## Data for review
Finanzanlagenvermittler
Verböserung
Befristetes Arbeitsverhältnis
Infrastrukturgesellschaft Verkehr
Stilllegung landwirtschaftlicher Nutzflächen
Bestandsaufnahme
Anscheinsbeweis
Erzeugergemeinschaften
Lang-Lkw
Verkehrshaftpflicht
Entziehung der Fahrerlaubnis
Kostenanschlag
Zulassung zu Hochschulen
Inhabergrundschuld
---
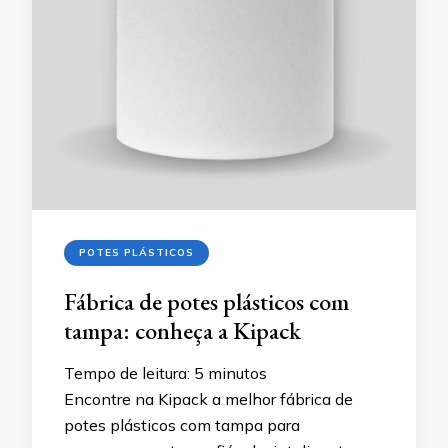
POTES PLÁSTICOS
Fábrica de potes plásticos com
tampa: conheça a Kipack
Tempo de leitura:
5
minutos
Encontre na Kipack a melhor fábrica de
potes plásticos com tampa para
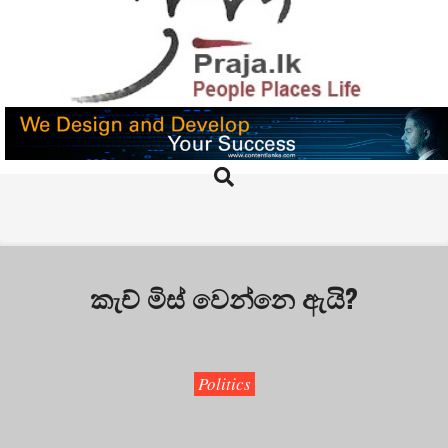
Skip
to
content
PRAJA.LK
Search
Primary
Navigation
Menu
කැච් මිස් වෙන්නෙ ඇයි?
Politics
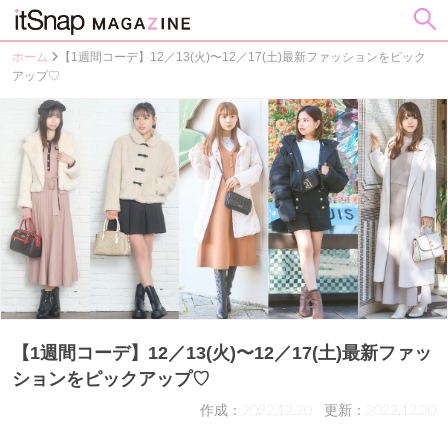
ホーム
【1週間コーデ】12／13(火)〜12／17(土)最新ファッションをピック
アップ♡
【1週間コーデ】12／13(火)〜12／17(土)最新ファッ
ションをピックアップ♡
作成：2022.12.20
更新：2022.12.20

## Problem statement
Would you retype the lines above from the one with "Infrastrukturgesellschaft Verkehr" down to the one with "Inhabergrundschuld", word for word, both ends included and no other lines?

## Result below
Infrastrukturgesellschaft Verkehr
Stilllegung landwirtschaftlicher Nutzflächen
Bestandsaufnahme
Anscheinsbeweis
Erzeugergemeinschaften
Lang-Lkw
Verkehrshaftpflicht
Entziehung der Fahrerlaubnis
Kostenanschlag
Zulassung zu Hochschulen
Inhabergrundschuld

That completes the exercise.